Considering the nature of regulations and the sensitivity of personal information, one would assume that IT security is a top priority in the healthcare space. However, an estimated 29 million+ patient health records have been compromised, (classified as HIPAA data breaches,) since 2009. The number of health records breached in 2013 jumped a whopping 138% over 2012. Serious security flaws have even been detected in Obamacare’s much-touted flagship health insurance exchange website, HealthCare.gov, including severe lapses spanning JSON injection, unsanitized URL redirection, user profile disclosures, cookie theft, and unprotected APIs.
The pace at which IT is changing the healthcare landscape makes it a prime target for malicious activity. Industry headwinds such as big data, payer-provider convergence, BYOD, HIX, EHR/EMR, and the Internet of Things (IoT) are adding to the healthcare information security conundrum. Patient records have become increasingly common in the fraud marketplace. When combined with other data sources such as insurance and medical data, the problem assumes more alarming proportions.
And it’s not a case of absence of punitive measures. Under the new HIPAA Omnibus Rule (effective from September 2013), firms face fines of up to US$1.5 million in the event of a violation (“willful neglect that was not timely corrected”). Europe has enacted several data security measures. Even before the latest regulatory rulings, insurer WellPoint was fined US$1.7 million after its online application database exposed information concerning more than 600,000 patients.
Feeding the problem
Although CIOs often list security as a priority imperative, it just doesn’t translate into actual spending. This discrepancy can be attributed to a confluence of reasons. The problem originates in a lax culture regarding IT security. The majority of information security breaches are highly avoidable, and most lapses can be traced back to sloppy system administrator password practices, careless sharing of sensitive information, failure to change default login credentials, among others. Healthcare information security is still not a top execution priority for most personnel, and most security programs are hampered by lack of relevant expertise and attention. Regulatory inconsistencies compounds the issue, i.e., multiple agencies are involved (FTC, FDA, FCC, to name a few), and their often divergent mandates contribute to the travails of healthcare IT security stakeholders.
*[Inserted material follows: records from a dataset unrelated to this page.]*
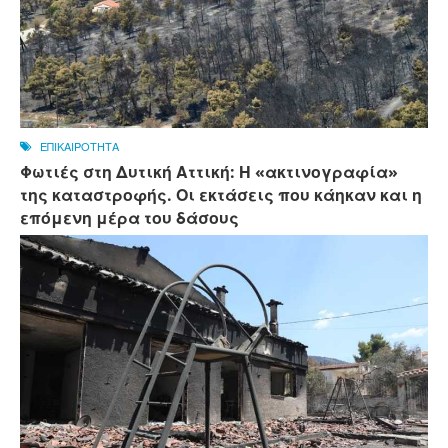
ΕΠΙΚΑΙΡΟΤΗΤΑ
Φωτιές στη Δυτική Αττική: Η «ακτινογραφία»
της καταστροφής. Οι εκτάσεις που κάηκαν και η
επόμενη μέρα του δάσους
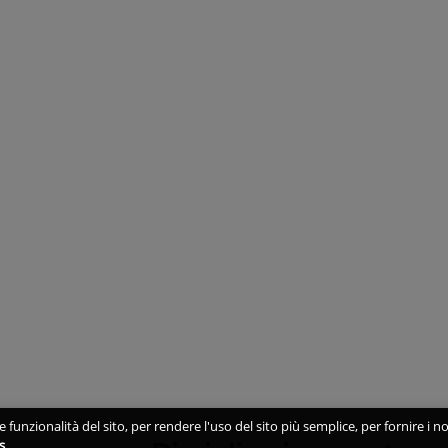
 funzionalità del sito, per rendere l'uso del sito più semplice, per fornire i no
s
.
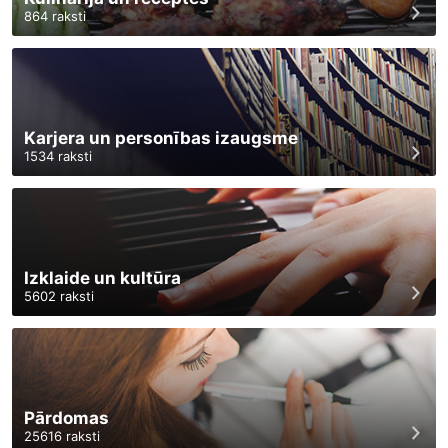
864
raksti
Karjera un personības izaugsme
1534
raksti
Izklaide un kultūra
5602
raksti
Pārdomas
25616
raksti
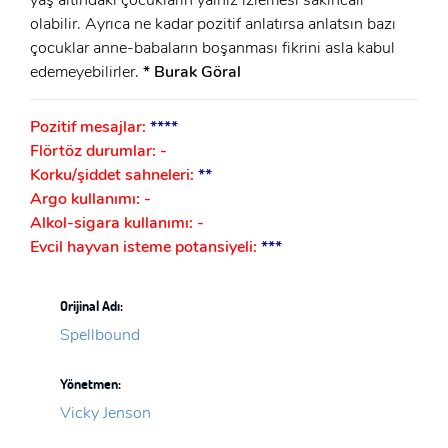
olabilir. Ayrıca ne kadar pozitif anlatırsa anlatsın bazı
çocuklar anne-babaların boşanması fikrini asla kabul
edemeyebilirler.
* Burak Göral
Pozitif mesajlar:
****
Flörtöz durumlar: -
Korku/şiddet sahneleri:
**
Argo kullanımı: -
Alkol-sigara kullanımı: -
Evcil hayvan isteme potansiyeli:
***
Orijinal Adı:
Spellbound
Yönetmen:
Vicky Jenson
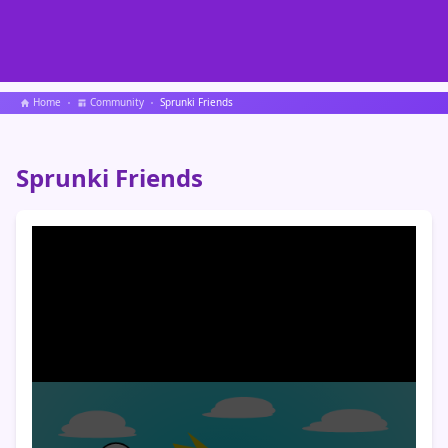
Home
Community
Sprunki Friends
Sprunki Friends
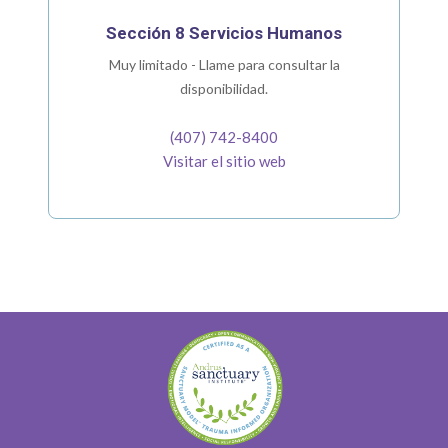
Sección 8 Servicios Humanos
Muy limitado - Llame para consultar la
disponibilidad.
(407) 742-8400
Visitar el sitio web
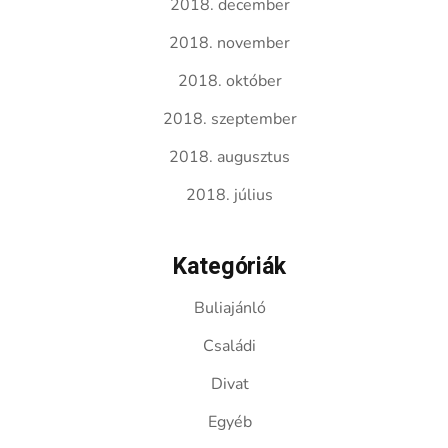
2018. december
2018. november
2018. október
2018. szeptember
2018. augusztus
2018. július
Kategóriák
Buliajánló
Családi
Divat
Egyéb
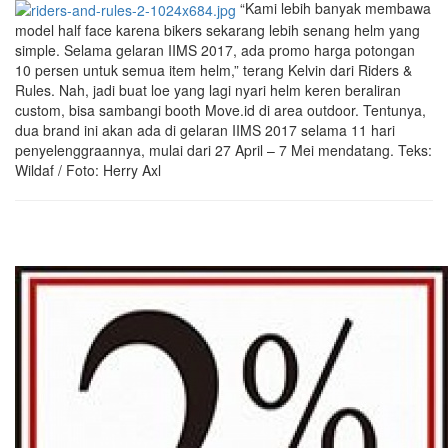
“Kami lebih banyak membawa
model half face karena bikers sekarang lebih senang helm yang
simple. Selama gelaran IIMS 2017, ada promo harga potongan
10 persen untuk semua item helm,” terang Kelvin dari Riders &
Rules. Nah, jadi buat loe yang lagi nyari helm keren beraliran
custom, bisa sambangi booth Move.id di area outdoor. Tentunya,
dua brand ini akan ada di gelaran IIMS 2017 selama 11 hari
penyelenggraannya, mulai dari 27 April – 7 Mei mendatang. Teks:
Wildaf / Foto: Herry Axl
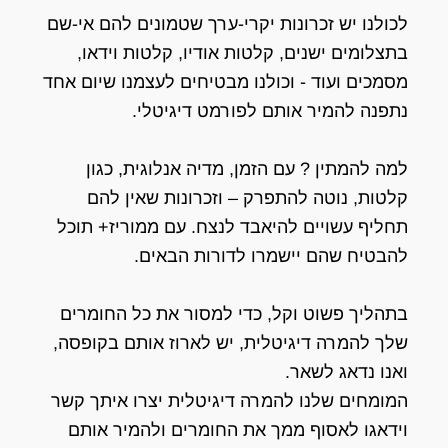
לכולנו יש זכרונות יקרי-ערך שטמונים להם אי-שם
בתצלומים ישנים, קלטות אודיו, קלטות וידאו,
מסמכים ועוד - וכולנו מבטיחים לעצמנו שיום אחד
נתפנה להמיר אותם לפורמט דיגיטלי.
למה להמתין ? עם הזמן, מדיה אנלוגית, כגון
קלטות, נוטה להתפרק – וזכרונות שאין להם
תחליף עשויים להיאבד לנצח. עם ממוריז+ תוכל
להבטיח שהם יישמרו לדורות הבאים.
בתהליך פשוט וקל, כדי למסור את כל החומרים
שלך להמרה דיגיטלית, יש לארוז אותם בקופסה,
ואנו נדאג לשאר.
המומחים שלנו להמרה דיגיטלית יצרו איתך קשר
וידאגו לאסוף ממך את החומרים ולהמיר אותם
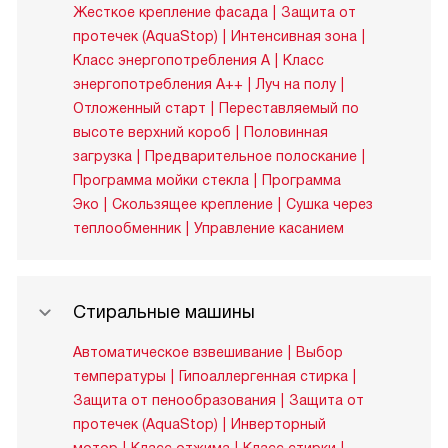
Жесткое крепление фасада
Защита от
протечек (AquaStop)
Интенсивная зона
Класс энергопотребления A
Класс
энергопотребления A++
Луч на полу
Отложенный старт
Переставляемый по
высоте верхний короб
Половинная
загрузка
Предварительное полоскание
Программа мойки стекла
Программа
Эко
Скользящее крепление
Сушка через
теплообменник
Управление касанием
Стиральные машины
Автоматическое взвешивание
Выбор
температуры
Гипоаллергенная стирка
Защита от пенообразования
Защита от
протечек (AquaStop)
Инверторный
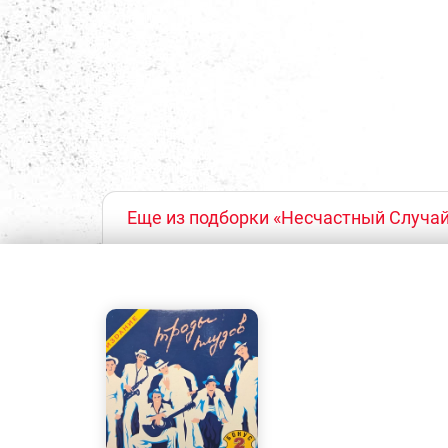
Еще из подборки «Несчастный Случа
Healthcare IT security roadmap
Stakeholders – both buyers’ internal IT teams and third-party service partners –face an increasingly complex technology conundrum. Any mitigation strategy should incorporate leading practices utilized in similar initiatives:
- Conduct a thorough risk-assessment to proactively identify and secure vulnerabilities
- Establish clear level-driven permission policies (on a need-to-access basis) applicable to data, applications, and devices (keeping in mind expanding BYOD policies)
- Institute appropriate staffing practices to make sure personnel with relevant skills are given charge of security tasks
- Ensure adequate personnel training and sensitization toward information security
- Implement best-in-class encryption standards
- Collaborate with business associates (held to the same standards as HIPAA-covered entities) to establish processes and enforce standards
- Evaluate the security strategy along a security versus accessibility paradigm
- Drive synergy between the business and IT vision to avoid incoherent implementation resulting from disparate imperatives
Ultimately, any healthcare IT security policy has to encapsulate the individual needs and challenges of various stakeholders – patients, providers, payers, and third parties – to ensure equitable access and health information exchange for coordinated care. The unenviable task of securing healthcare information in the onslaught of exploding devices and touch points calls for a carefully thought-out and implemented approach. But first, healthcare IT security must make a monumental shift from being an afterthought to being a primary strategic imperative in any plan design.